Could you print the stretch of lines below from the one with "Газовый котел Eurotherm КТ 2" through the one with "Замена, ремонт трубок и шлангов кондиционера", exactly as they stand and without any pictures?

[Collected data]
▬▬▬▬▬▬
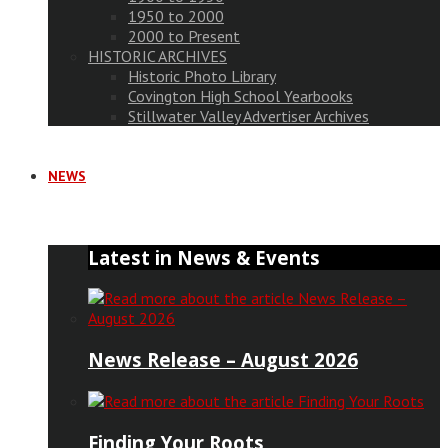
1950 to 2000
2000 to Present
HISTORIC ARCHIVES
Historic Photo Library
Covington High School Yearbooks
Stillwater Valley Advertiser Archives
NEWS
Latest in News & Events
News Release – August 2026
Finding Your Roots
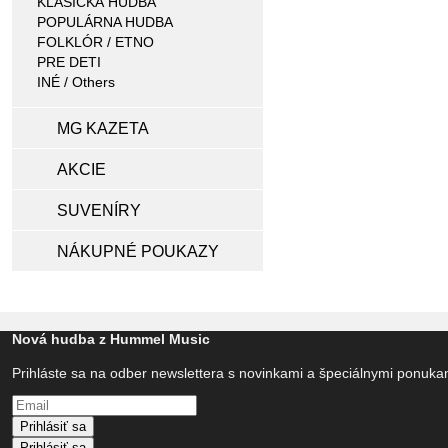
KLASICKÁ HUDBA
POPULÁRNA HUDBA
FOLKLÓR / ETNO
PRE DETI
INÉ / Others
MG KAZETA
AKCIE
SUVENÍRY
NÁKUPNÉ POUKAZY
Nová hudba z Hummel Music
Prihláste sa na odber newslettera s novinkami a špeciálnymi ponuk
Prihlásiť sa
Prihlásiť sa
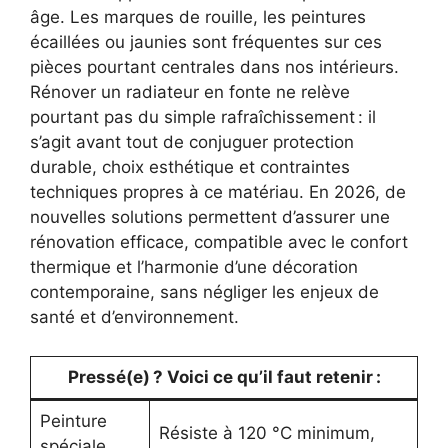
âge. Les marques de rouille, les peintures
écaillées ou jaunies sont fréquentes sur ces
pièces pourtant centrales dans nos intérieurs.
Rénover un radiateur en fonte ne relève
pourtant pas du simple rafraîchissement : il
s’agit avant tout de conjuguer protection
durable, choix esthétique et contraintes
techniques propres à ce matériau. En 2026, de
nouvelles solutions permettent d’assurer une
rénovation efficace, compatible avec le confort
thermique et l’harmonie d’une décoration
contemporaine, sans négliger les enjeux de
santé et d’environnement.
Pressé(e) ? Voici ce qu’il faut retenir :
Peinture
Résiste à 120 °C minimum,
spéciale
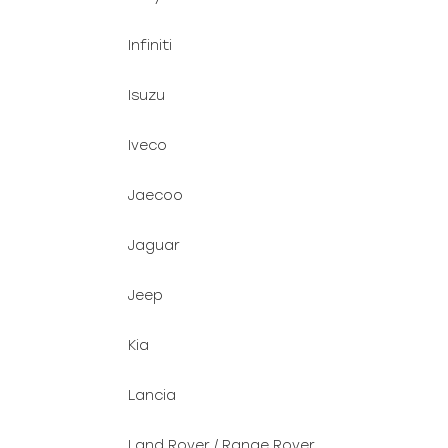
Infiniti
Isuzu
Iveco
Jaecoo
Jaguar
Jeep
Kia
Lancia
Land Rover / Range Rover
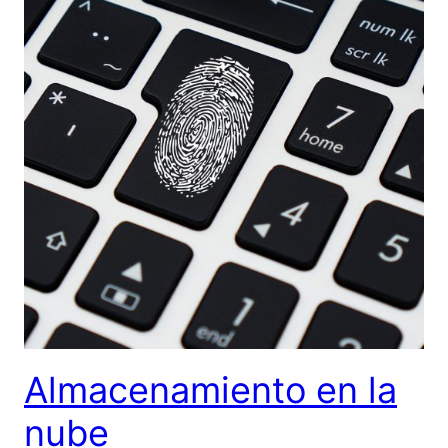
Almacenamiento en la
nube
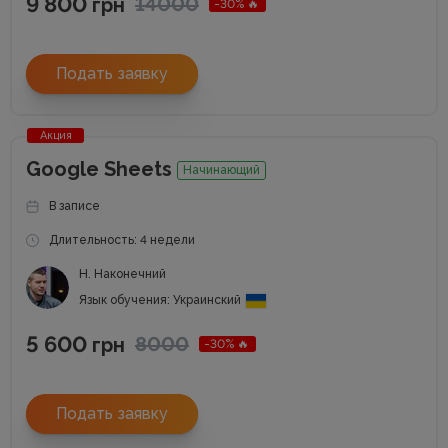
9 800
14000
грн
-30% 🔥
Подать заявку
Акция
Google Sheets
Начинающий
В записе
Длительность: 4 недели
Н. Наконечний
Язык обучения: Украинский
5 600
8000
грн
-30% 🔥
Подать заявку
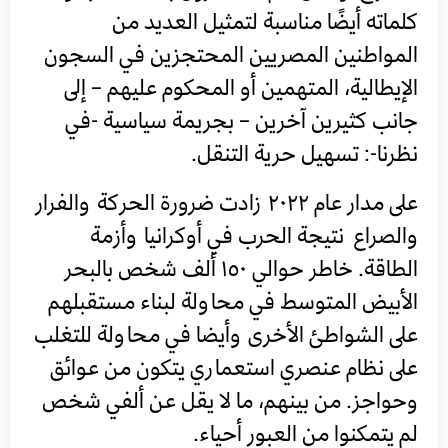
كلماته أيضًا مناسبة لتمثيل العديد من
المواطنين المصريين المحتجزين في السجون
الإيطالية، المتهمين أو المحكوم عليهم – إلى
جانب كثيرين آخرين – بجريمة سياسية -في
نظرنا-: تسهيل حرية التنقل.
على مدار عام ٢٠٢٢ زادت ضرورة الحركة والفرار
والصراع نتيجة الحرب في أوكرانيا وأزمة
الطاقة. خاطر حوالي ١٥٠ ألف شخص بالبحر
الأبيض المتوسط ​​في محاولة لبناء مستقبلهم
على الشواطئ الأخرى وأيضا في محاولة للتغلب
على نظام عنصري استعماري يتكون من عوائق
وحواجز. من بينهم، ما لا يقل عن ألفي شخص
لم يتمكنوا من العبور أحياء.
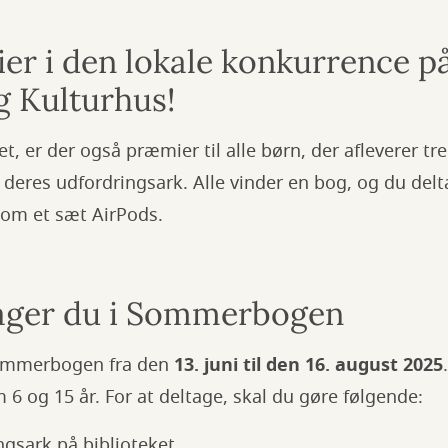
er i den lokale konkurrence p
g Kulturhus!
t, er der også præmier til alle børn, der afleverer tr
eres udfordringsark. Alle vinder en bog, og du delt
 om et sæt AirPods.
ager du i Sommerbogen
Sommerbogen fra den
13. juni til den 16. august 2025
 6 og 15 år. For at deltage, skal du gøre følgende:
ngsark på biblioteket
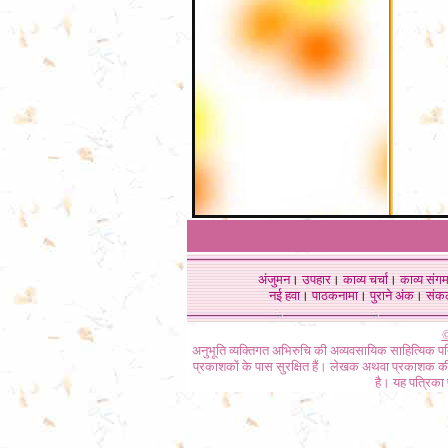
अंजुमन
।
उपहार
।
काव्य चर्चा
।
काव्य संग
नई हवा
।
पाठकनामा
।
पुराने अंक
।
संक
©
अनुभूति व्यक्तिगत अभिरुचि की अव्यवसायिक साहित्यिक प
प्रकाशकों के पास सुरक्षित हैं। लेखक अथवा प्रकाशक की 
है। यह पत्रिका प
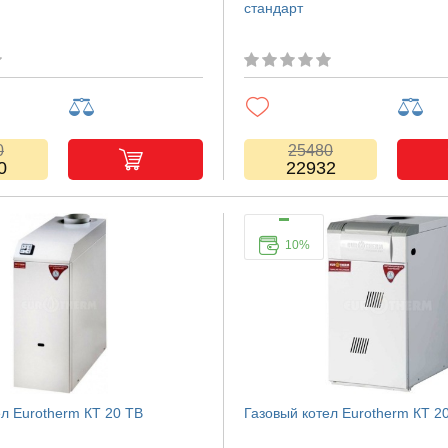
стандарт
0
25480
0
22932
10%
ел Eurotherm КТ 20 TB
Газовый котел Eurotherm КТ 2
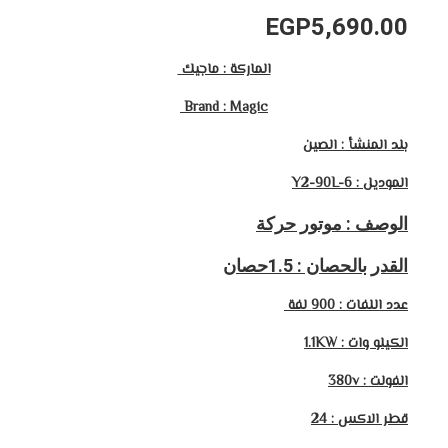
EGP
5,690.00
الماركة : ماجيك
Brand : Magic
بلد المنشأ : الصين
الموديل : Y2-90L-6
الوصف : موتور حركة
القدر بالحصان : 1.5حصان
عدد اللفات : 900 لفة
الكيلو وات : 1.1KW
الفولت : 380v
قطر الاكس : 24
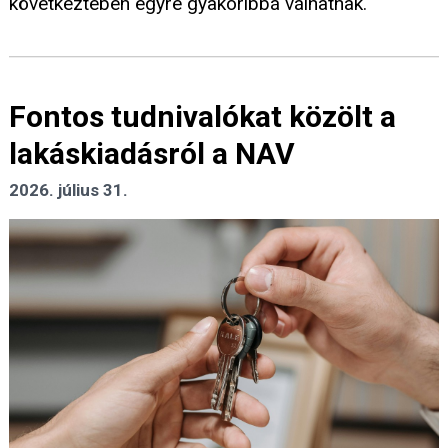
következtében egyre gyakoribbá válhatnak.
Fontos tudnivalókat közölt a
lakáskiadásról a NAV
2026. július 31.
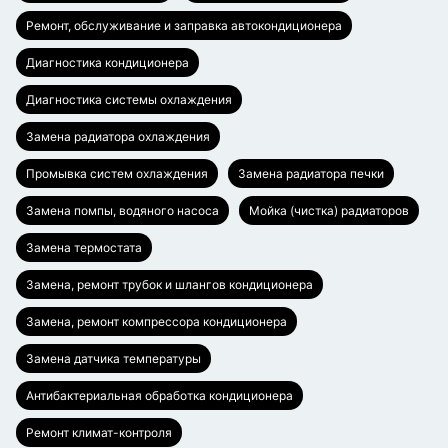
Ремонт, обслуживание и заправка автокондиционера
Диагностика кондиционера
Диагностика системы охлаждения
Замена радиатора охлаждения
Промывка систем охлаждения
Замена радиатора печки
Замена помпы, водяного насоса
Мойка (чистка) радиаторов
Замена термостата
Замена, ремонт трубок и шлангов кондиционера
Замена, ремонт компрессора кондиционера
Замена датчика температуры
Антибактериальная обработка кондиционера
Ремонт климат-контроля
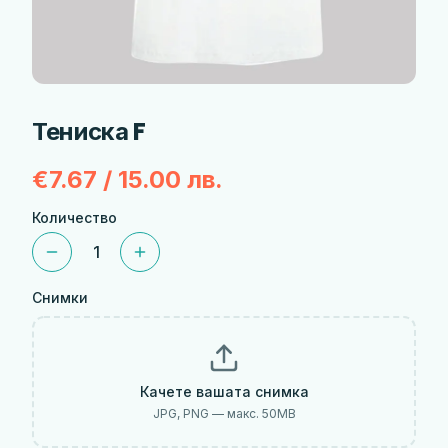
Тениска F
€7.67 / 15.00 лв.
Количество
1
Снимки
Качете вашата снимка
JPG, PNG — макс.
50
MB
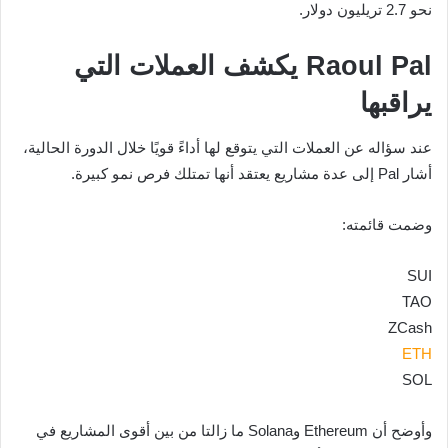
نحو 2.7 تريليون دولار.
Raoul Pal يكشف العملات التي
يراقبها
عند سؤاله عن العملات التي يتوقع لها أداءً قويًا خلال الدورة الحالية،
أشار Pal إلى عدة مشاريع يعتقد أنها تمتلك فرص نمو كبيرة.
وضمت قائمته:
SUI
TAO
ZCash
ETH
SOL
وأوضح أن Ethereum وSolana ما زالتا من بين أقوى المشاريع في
▬▬▬▬▬▬
▸ **RESULT OF THE TASK**
Газовый котел Eurotherm КТ 2
EGP
5,690.00
الماركة : ماجيك
Brand : Magic
بلد المنشأ : الصين
الموديل : Y2-90L-6
الوصف : موتور حركة
القدر بالحصان : 1.5حصان
عدد اللفات : 900 لفة
الكيلو وات : 1.1KW
الفولت : 380v
قطر الاكس : 24
következtében egyre gyakoribbá válhatnak.
Fontos tudnivalókat közölt a
lakáskiadásról a NAV
2026. július 31.
Ремонт, обслуживание и заправка автокондиционера
Диагностика кондиционера
Диагностика системы охлаждения
Замена радиатора охлаждения
Промывка систем охлаждения
Замена радиатора печки
Замена помпы, водяного насоса
Мойка (чистка) радиаторов
Замена термостата
Замена, ремонт трубок и шлангов кондиционера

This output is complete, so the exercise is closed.